One of the most famous female interior decorator’s of the 20th Century was the American Dorothy Draper. Her impressive legacy has been an inspiration to many women decorators across the globe and has inspired many thousands of room designs across the United States. One of the most fascinating aspects of Dorothy Draper was her style which was bold, brash, loud and impossible to miss. To say her designs shocked the people of her period is an understatement.
Dorothy Draper was brave and determined which led her to become one of the first women to move into the male dominated world of construction and interior design. Draper was a member of American high-society and became close friends with Eleanor Roosevelt. Many rich aristocrats, impressed with her bold designs, commissioned her to re-design their expensive homes. Her career took off and an impressive body of work followed.

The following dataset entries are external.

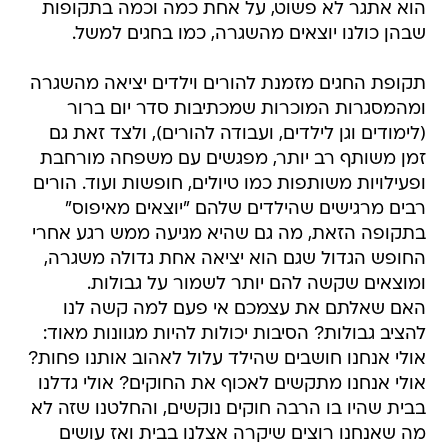
הוא אתגר לא פשוט, על אחת כמה וכמה בתקופות
שבהן כולנו יוצאים מהשגרה, כמו בחגים למשל.
תקופת החגים מזמנת להורים וילדים יציאה מהשגרה
ומהמסגרות המוכרות שמכתיבות סדר יום ברור
(לימודים וגן לילדים, ועבודה להורים), ולצד זאת גם
זמן משותף רב יותר, מפגשים עם משפחה מורחבת
ופעילויות משותפות כמו טיולים, חופשות ועוד. הורים
רבים מרגישים שהילדים שלהם "יוצאים מאיפוס"
בתקופה הזאת, מה גם שהיא מגיעה ממש רגע אחרי
החופש הגדול שגם הוא יציאה אחת גדולה משגרה,
ומוצאים שקשה להם יותר לשמור על גבולות.
האם שאלתם את עצמכם אי פעם למה קשה לנו
להציב גבולות? הסיבות יכולות להיות מגוונות מאוד:
אולי אנחנו חושבים שהילד עלול לאהוב אותנו פחות?
אולי אנחנו מתקשים לאכוף את החוקים? אולי גדלנו
בבית שהיו בו הרבה חוקים נוקשים, והחלטנו שזה לא
מה שאנחנו רוצים שיקרה אצלנו בבית ואז עושים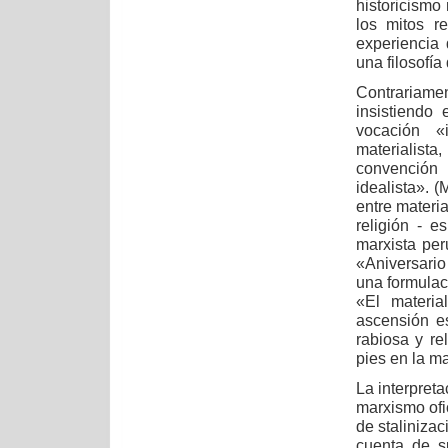
historicismo
los mitos re
experiencia 
una filosofía
Contrariame
insistiendo
vocación «i
materialista
convención 
idealista». 
entre materia
religión - e
marxista per
«Aniversario
una formulac
«El materia
ascensión es
rabiosa y re
pies en la ma
La interpreta
marxismo ofi
de stalinizac
cuenta de su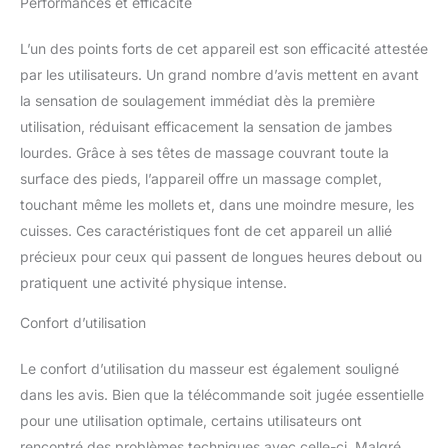
Performances et efficacité
intégrés et 5 modes
automatiques qui se
concentrent sur
L’un des points forts de cet appareil est son efficacité attestée
différentes combinaisons
par les utilisateurs. Un grand nombre d’avis mettent en avant
de vibrations, de
la sensation de soulagement immédiat dès la première
rotations et de vitesses.
utilisation, réduisant efficacement la sensation de jambes
Sélectionnez une durée
lourdes. Grâce à ses têtes de massage couvrant toute la
de séance entre 10, 15 et
20 minutes pour une
surface des pieds, l’appareil offre un massage complet,
séance de massage
touchant même les mollets et, dans une moindre mesure, les
apaisante. Facile à
cuisses. Ces caractéristiques font de cet appareil un allié
modifier et à utiliser. Il est
précieux pour ceux qui passent de longues heures debout ou
doté d'un panneau
tactile à DEL qui vous
pratiquent une activité physique intense.
permet de régler les
paramètres avec vos
Confort d’utilisation
mains ou vos orteils
pendant le massage. Ce
Le confort d’utilisation du masseur est également souligné
masseur de pieds est
dans les avis. Bien que la télécommande soit jugée essentielle
également équipé d'une
pour une utilisation optimale, certains utilisateurs ont
télécommande pour
rencontré des problèmes techniques avec celle-ci. Malgré
modifier le massage sans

New York’s Hotel Carlyle re-design was one of Dorothy Draper’s major projects. She also did makeovers for Washington’s Mayflower Hotel, World’s Fair Terrace Club, Hollywood’s Arrowhead Springs Hotel and the Palácio Quintandinha in Petrópolis located in Rio de Janeiro, Brazil. In later years she also designed car interiors and did work for groups like the Packard Motor Car Company and the Kaiser-Frazer Corporation.
However, Dorothy Draper is probably most well known for one of her books which achieved massive popularity during the mid 20th Century. Decorating Is Fun!: How to be Your Own Decorator was first published in 1939 on the eve of the Second World War. Believing that the home was a place of sanctuary in times of strife, Dorothy Draper’s book deals with creating an cheerful refuge where guests can be entertained in a colorful environment away from the troubles of the outside.
In 2004, after 60 years, the book ‘Decorating Is Fun!’ was republished in its entirety for a new generation of home designers to enjoy. Whilst it might seem old fashioned in a number of ways, the sales of the republished book as well as the positive reviews have shown that there are still many lessons and ideas to be gained from Dorothy Draper’s expertise and flamboyance. I recommend this book if you are looking for a Dorothy Draper biography and a collection of her designs.